Closed mirandaconrado closed 4 years ago
@mirandaconrado The increased pod is triggered by auto failover.
The CRD replicas is 3 means users want 3 healthy TiKV stores. When TiKV fails for some time (default 35min), tidb-operator will try to add more TiKVs to recover the cluster to 3 healthy stores. Just like if a pod of a Deployment
fails, the Deployment
controller will try to add more pods to ensure the healthy pods meet the Deployment
spec replicas.
But failover from 3 to 45 is unreasonable, tidb-operator needs to limit the failover count. Since in this case, no matter how many pods are added, the cluster will never return back to normal. Users must recover the cluster manually.
@mirandaconrado Thank you very much for your feedback.
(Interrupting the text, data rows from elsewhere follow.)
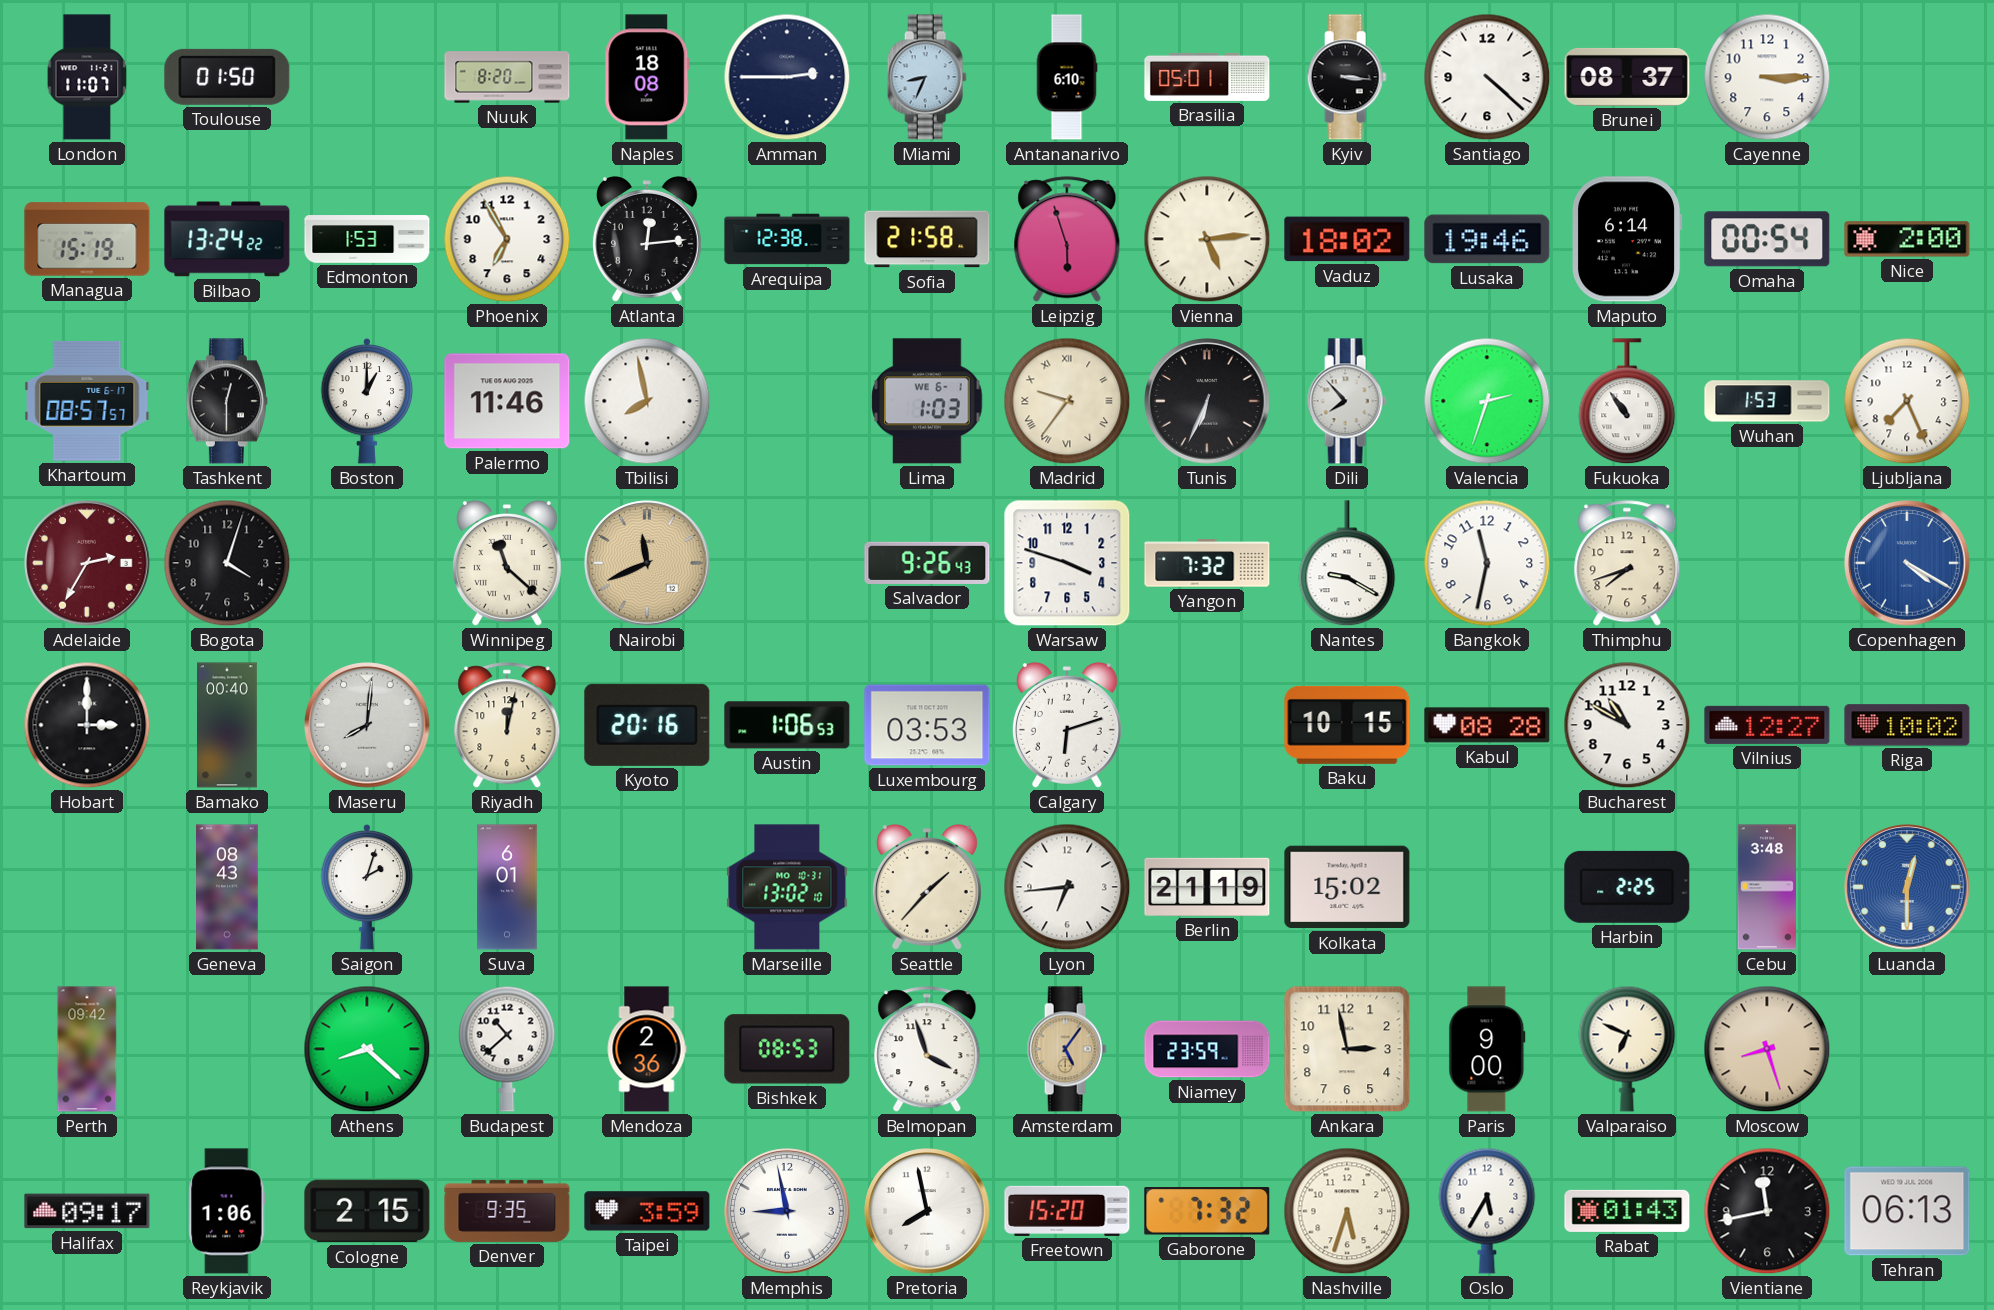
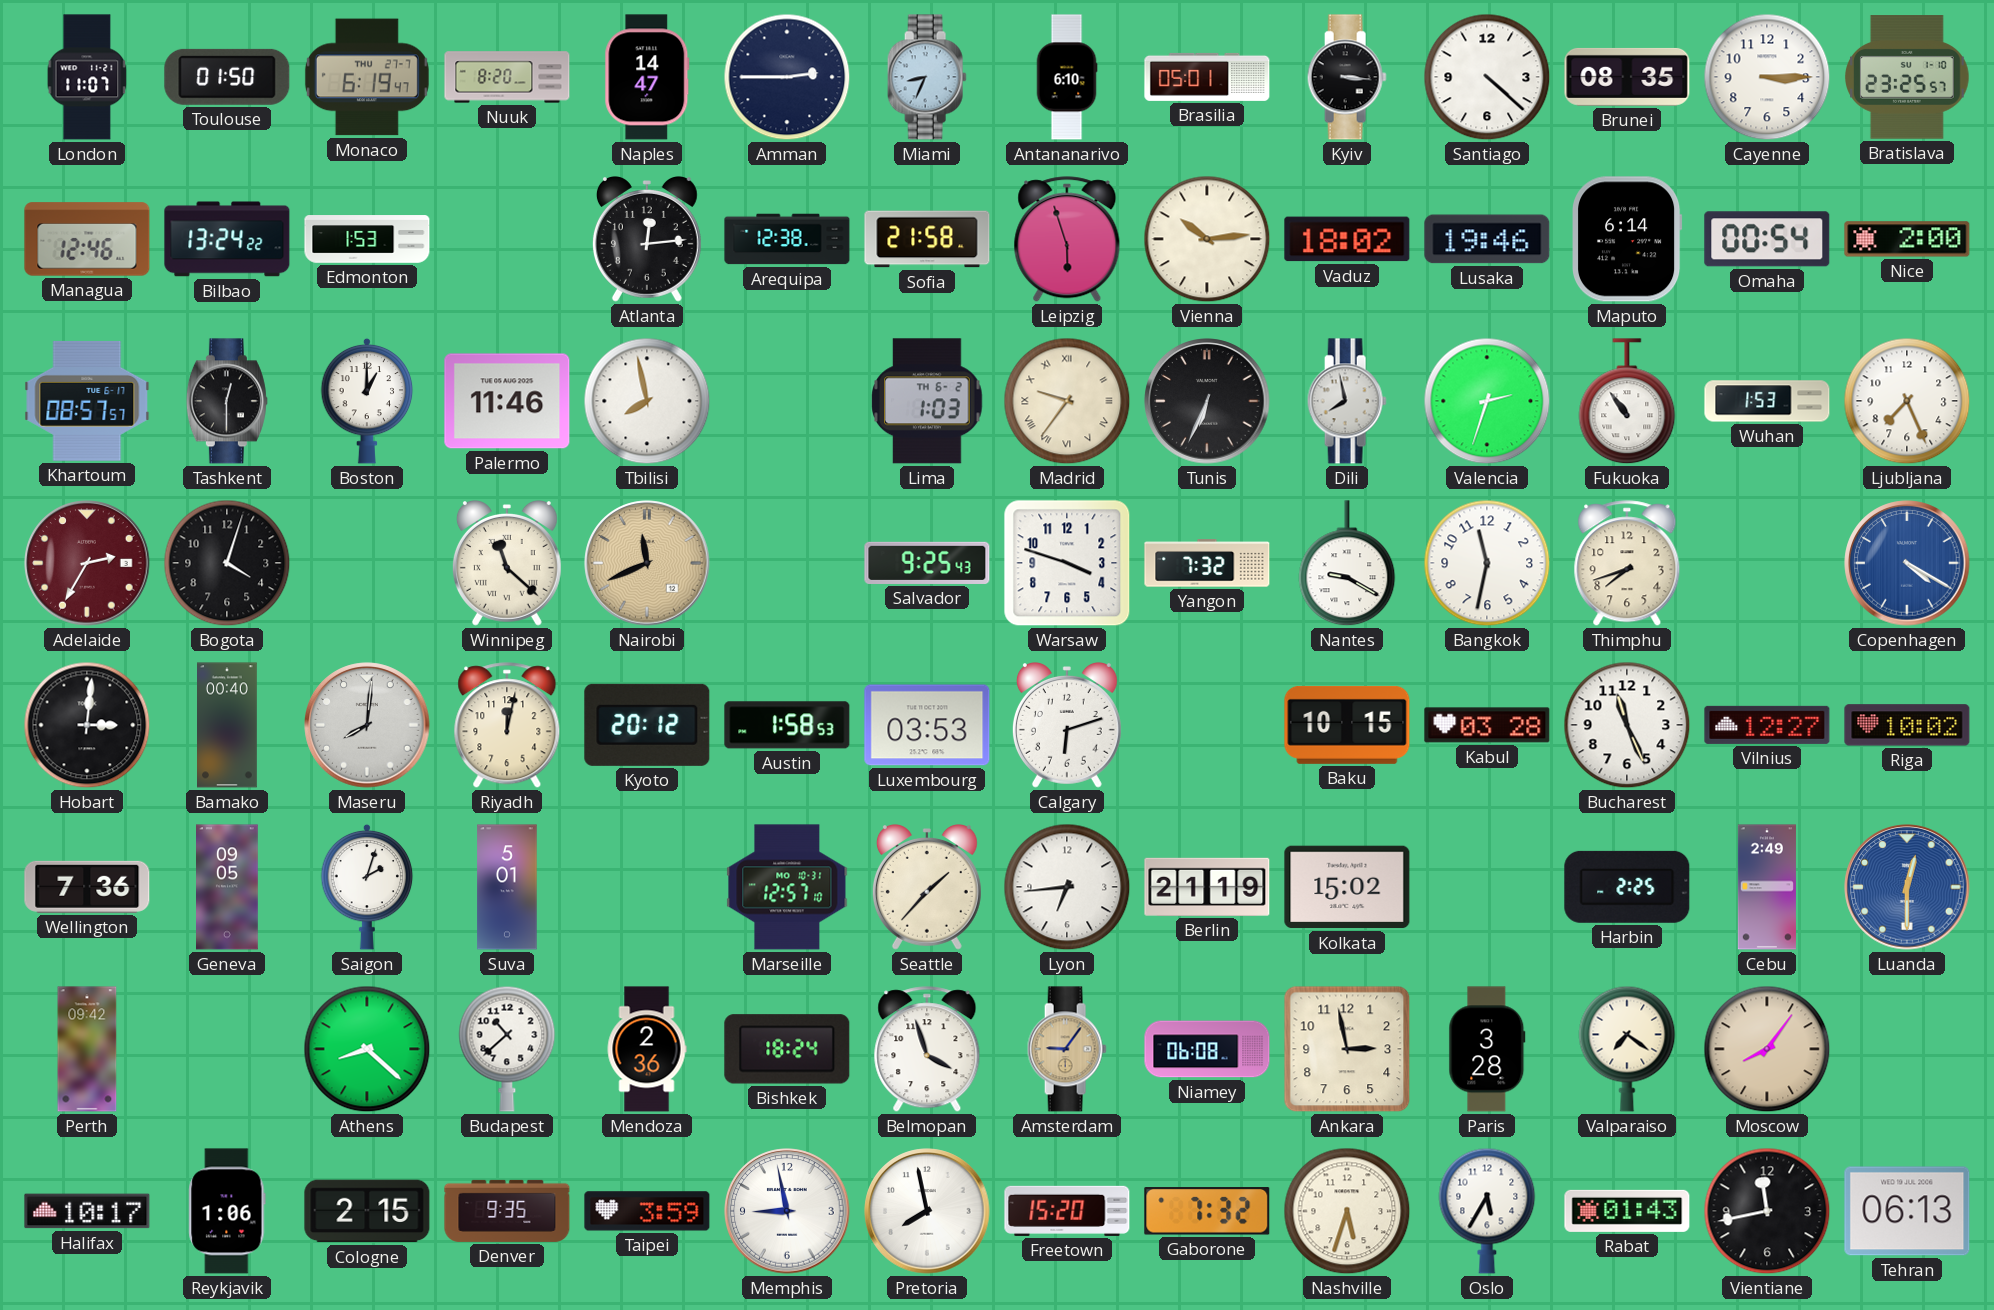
Monaco: none -> 6:19
Naples: 18:08 -> 14:47
Brunei: 08:37 -> 08:35
Bratislava: none -> 23:25
Managua: 15:19 -> 12:46
Phoenix: 6:55 -> none
Vienna: 5:14 -> 10:14
Lima date: WE 6-1 -> TH 6-2
Dili: 7:53 -> 7:58
Salvador: 9:26 -> 9:25
Hobart: 3:00 -> 3:01
Kyoto: 20:16 -> 20:12
Austin: 1:06 -> 1:58
Kabul: 08:28 -> 03:28
Bucharest: 10:50 -> 11:26
Wellington: none -> 7:36
Geneva: 08:43 -> 09:05
Suva: 6:01 -> 5:01
Marseille: 13:02 -> 12:57
Cebu: 3:48 -> 2:49
Bishkek: 08:53 -> 18:24
Amsterdam: 5:06 -> 9:06
Niamey: 23:59 -> 06:08
Paris: 9:00 -> 3:28
Valparaiso: 6:49 -> 7:21
Moscow: 8:27 -> 8:06
Halifax: 09:17 -> 10:17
Now, you can remove the failover Pods by remove status.tikv.failureStores
field of the TidbCluster
object manually: https://pingcap.com/docs/v3.0/tidb-in-kubernetes/maintain/auto-failover/#failover-with-tikv
What are the logs of the failed TiKV pods? The failover may be caused by the too-small resources, this is the recommendations of the resources for development and test environments: https://pingcap.com/docs/v3.0/how-to/deploy/hardware-recommendations/#development-and-test-environments
And we will add a maxFailoverCount
limit for TiKV: https://github.com/pingcap/tidb-operator/issues/508
@tennix thanks for the view! It makes sense for the controller to have create different pods to bring things back to normality. I think the part that I was surprised was the fact that it didn't kill the pod and brought one over, but the documentation clearly explains that stateful set doesn't allow this functionality.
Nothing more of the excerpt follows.